The scope of technology disputes
The conversation began by exploring the scope of technology disputes. Dr. George Edwards, President & Principal Computer Scientist at Quandary Peak, Los Angeles, explained that technology disputes encompass cases where the subject matter is technology-related, even if the parties involved are not strictly technology companies. He cited disputes arising from licensing agreements and breach of contract cases over failed software development projects as common examples of disputes which are often resolved by arbitration.
John Muse-Fisher, Senior Associate at Arnold & Porter, San Francisco, discussed the growing trend among technology companies to use arbitration for dispute resolution. He noted that arbitration clauses are increasingly common in technology contracts and emphasized the innovative potential of arbitration which is appealing to technology companies. In particular, he identified licensing disputes as frequently resolved through arbitration.
The pros and cons of arbitrating technology disputes
The panel then examined the advantages of arbitration for technology disputes. Dr. Edwards highlighted the benefits of having an arbitrator with specialized technological knowledge, as they can better understand expert testimony regarding the disputed technology. Lexi Menish, Independent Arbitrator from Oregon, emphasized the procedural flexibility of arbitration, especially concerning expert witnesses. She noted that in the US, state regulations on expert witness testimony vary and often provide for strict requirements, whereas the IBA Rules of Taking of Evidence which are often used in arbitration generally provide a more flexible framework. Additionally, Menish mentioned that parties can choose procedurally robust arbitrators to ensure time-efficient proceedings.
Han Ah Lee, Senior Associate at Lee & Ko, South Korea, pointed out the privacy and confidentiality offered by arbitration as another advantage, particularly in technology disputes where sensitive information is often disclosed. Although arbitration may not be confidential by default, parties and arbitrators can tailor the process for more confidentiality rules.
The panel also addressed the potential concern of limited discovery in arbitration compared to litigation.

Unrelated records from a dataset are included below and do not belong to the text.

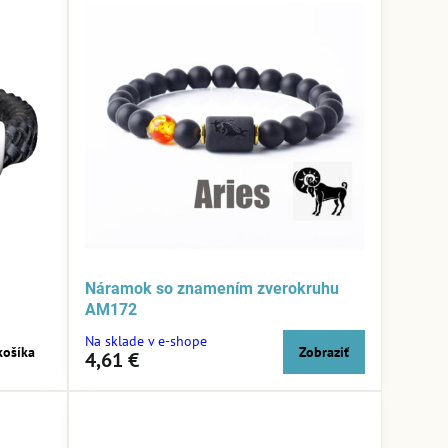
Náramok so znamením zverokruhu
AM172
Na sklade v e-shope
košíka
Zobraziť
4,61 €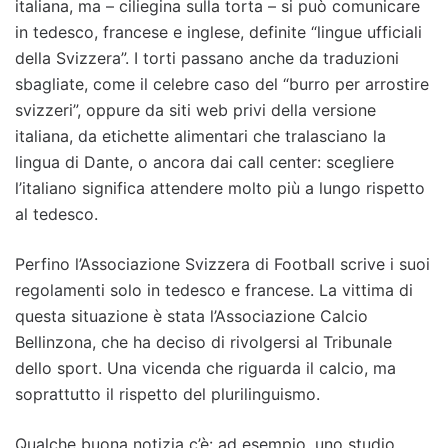
italiana, ma – ciliegina sulla torta – si può comunicare
in tedesco, francese e inglese, definite “lingue ufficiali
della Svizzera”. I torti passano anche da traduzioni
sbagliate, come il celebre caso del “burro per arrostire
svizzeri”, oppure da siti web privi della versione
italiana, da etichette alimentari che tralasciano la
lingua di Dante, o ancora dai call center: scegliere
l’italiano significa attendere molto più a lungo rispetto
al tedesco.
Perfino l’Associazione Svizzera di Football scrive i suoi
regolamenti solo in tedesco e francese. La vittima di
questa situazione è stata l’Associazione Calcio
Bellinzona, che ha deciso di rivolgersi al Tribunale
dello sport. Una vicenda che riguarda il calcio, ma
soprattutto il rispetto del plurilinguismo.
Qualche buona notizia c’è: ad esempio, uno studio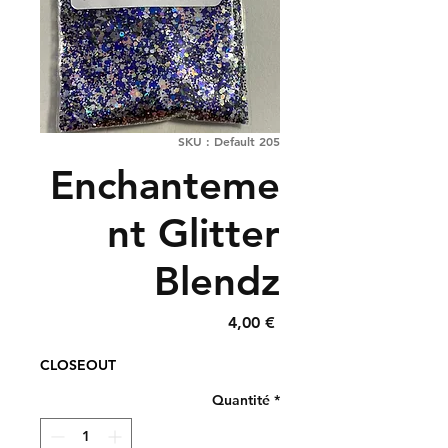
SKU : Default 205
Enchanteme
nt Glitter
Blendz
Prix
4,00 €
CLOSEOUT
Quantité
*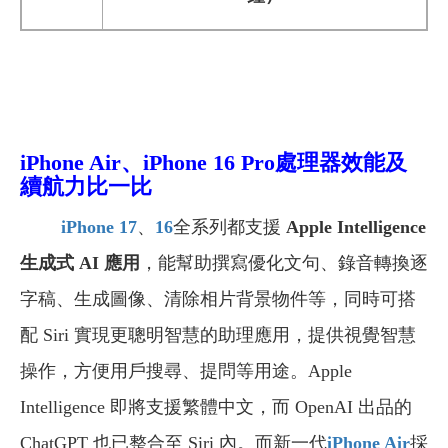
iPhone Air
、iPhone 16 Pro處理器效能及
續航力比一比
iPhone 17
、
16
全系列都支援
Apple Intelligence
生成式 AI 應用
，能幫助撰寫優化文句、錄音轉換逐
字稿、生成圖像、清除相片背景物件等，同時可搭
配 Siri 實現更聰明智慧的助理應用，提供視覺智慧
操作，方便用戶搜尋、提問等用途。Apple
Intelligence 即將支援繁體中文，而 OpenAI 出品的
ChatGPT 也已整合至 Siri 內。而新一代
iPhone Air
採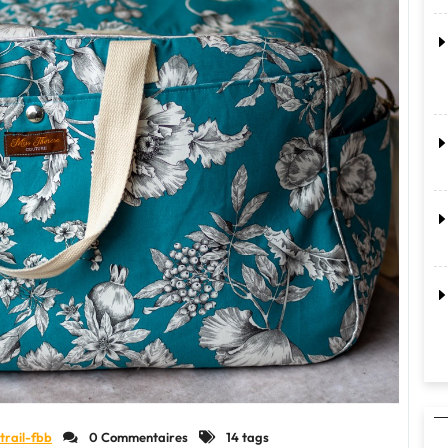
trail-fbb
0 Commentaires
14 tags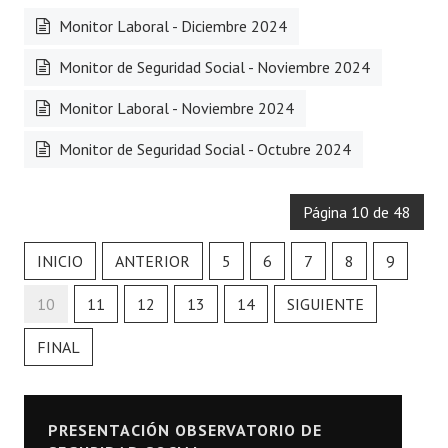
Monitor Laboral - Diciembre 2024
Monitor de Seguridad Social - Noviembre 2024
Monitor Laboral - Noviembre 2024
Monitor de Seguridad Social - Octubre 2024
Página 10 de 48
INICIO
ANTERIOR
5
6
7
8
9
10
11
12
13
14
SIGUIENTE
FINAL
PRESENTACIÓN OBSERVATORIO DE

Han Ah Lee explained that this concern is less relevant in civil law jurisdictions, where evidence gathering is controlled by the court and, as a result, companies from civil law jurisdictions are less inclined to engage in party-controlled production. John Muse-Fisher offered a US perspective, stating that document production through the Redfern Schedule in arbitration can be more efficient than traditional US-style discovery, especially when parties customize the process according to their needs, which arbitration's flexibility allows.
The future of arbitration in the technology sector: investment disputes, space law, AI and NFTs
The panel subsequently delved into the future of arbitration in the technology sector. Lexi Menish began by discussing investment disputes involving technology companies. She noted that while such disputes began to emerge in the early 2000s, their numbers have remained relatively low, however, they are slowly growing. Menish identified two possible reasons for this: first, technology advances quickly while governments move slowly, leading to new legislation on topics like cryptocurrencies and artificial intelligence; and second, technology companies operate differently from traditional investment frameworks provided by investment treaties, for example, some of their assets are intangible (such as intellectual property rights) which may lead to misconceptions that no treaty protection exists. Menish also cited a few recent investment cases in the technology sector, including Tidal v. Norway (a threatened claim under the Poland-Norway BIT in 2019), Uber v. Colombia (a threatened claim over a ban on Uber operations in Colombia), Neustar v. Colombia (a case related to a concession for the operation of the domain name), and ES Holdings v. Mexico (a case involving a concession to develop a mobile taxi application).
John Muse-Fisher brought up the growing field of space law, which is increasingly becoming more private-sector focused rather than state-centric. He emphasized the increasing interest in use of and access to space worldwide. He mentioned that confidentiality in space disputes is crucial due to national security concerns, as well as specialized knowledge of arbitrators and highlighted the PCA Space Disputes Rules (PCA Optional Rules for Arbitration of Disputes Relating to Outer Space Activities). He also provided some examples of space disputes, in particular highlighting the UN Liability Convention, which could have possibly been invoked in the context of a broken satellite in the late 1970s. He mentioned potential insurance disputes arising from failed satellite launches. He also mentioned an example of a space-related investment dispute against India involving a company in the satellite industry.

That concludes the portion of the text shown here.